Beyrouth a ainsi réussi durant les années 1960 à incarner la synthèse de la civilisation libanaise moderne qui, tout en étant ouverte au monde entier, s’interrogeait sur ses origines, son identité et son avenir. Le journaliste Nazîh Khâṭir, contemporain de cette époque, décrit Beyrouth avec les mots suivants : « elle était une ville dynamique et pleine de vie. L’on y accourait pour s’épanouir. […] C’était l’époque de l’éveil et du rêve. Nous avons voulu créer Beyrouth selon le modèle européen, en faire une ville moderne qui soit de notre temps. Elle était belle. Elle nous appelait. […] Elle était joyeuse nous ouvrant les bras. Nous y étions heureux. Elle a développé un art de vivre. […] Elle était généreuse et accueillante à la fois pour ses habitants et pour les villageois qui venaient du Sud, du Nord et de la montagne. Elle a synthétisé tous les accents issus des diverses régions pour en faire la ‘‘langue libanaise’’. On y rencontrait aussi bien celui qui portait le shirwâl et celui vêtu à l’occidentale. C’était une ville haute en couleurs »[4].

 

De 1946 à 1967, le Liban et les Libanais ont fait preuve que les nations et les identités sont des constructions et des expériences humaines basées sur la volonté du vivre ensemble. Ils ont présenté un modèle où une nation peut se forger et se développer tout en étant à la fois ouverte sur l’Occident et sur son voisinage arabe cherchant son identité et son rôle dans l’évolution de la civilisation humaine.
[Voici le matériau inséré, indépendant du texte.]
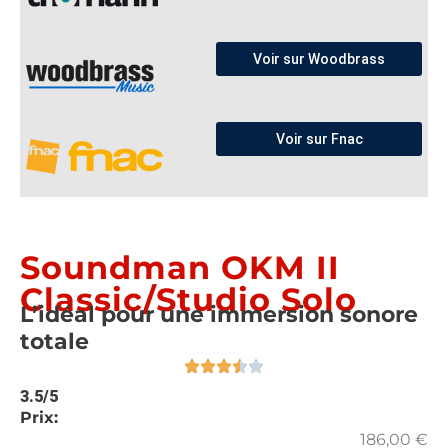
Voir sur Woodbrass
Voir sur Fnac
Soundman OKM II
Classic/Studio Solo
L’idéal pour une immersion sonore
totale
3.5/5
Prix:
186,00
€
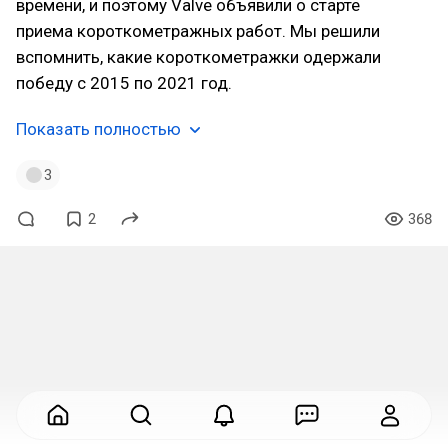
времени, и поэтому Valve объявили о старте
приема короткометражных работ. Мы решили
вспомнить, какие короткометражки одержали
победу с 2015 по 2021 год.
Показать полностью
3
2
368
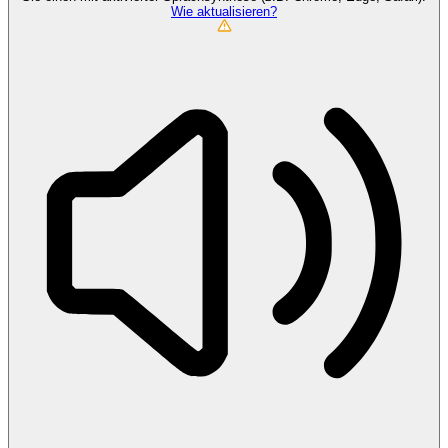
Wie aktualisieren?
Cependant, cette nation n’avait pas le potentiel de se défendre contre les hautes marrées des crises du Moyen Orient qui vont basculer tout dès la catastrophe de la défaite militaire arabe contre l’armée israélienne en juin 1967. C’est le Liban qui va être choisi pour payer seul le prix de la paix arabo-israélienne et de la cause palestinienne.

 

Les opinions exprimées dans cet article n’engagent que la responsabilité les auteurs et ne reflètent pas nécessairement la position de la Fondation Internationale Oasis

[1] Michel Asmar, Le Cénacle est expression de la conscience libanaise, Publications du Cénacle libanais, Beyrouth, 1963.
[2] Khalîl Râmiz Sarkîs, Sawt al-ghâ’ib, Editions du Cénacle libanais, Beyrouth, 1956, introduction de Michel Asmar, p. 3.
[3] Michel Chiha, « Le Liban dans le monde : Perspectives d’avenir », Visage et présence du Liban, Les Conférences du Cénacle, Beyrouth, pp. 262, 264.
[4] Nazîh Khâtir, « Bayrût ‘am tnâdînâ » (Beyrouth nous appelle), propos recueillis par Roger Assâf), Les Années Cénacle (1946-1975), entre l’histoire, la mémoire et l’actualité, Éditions du Cénacle libanais, Beyrouth, pp. 229-231.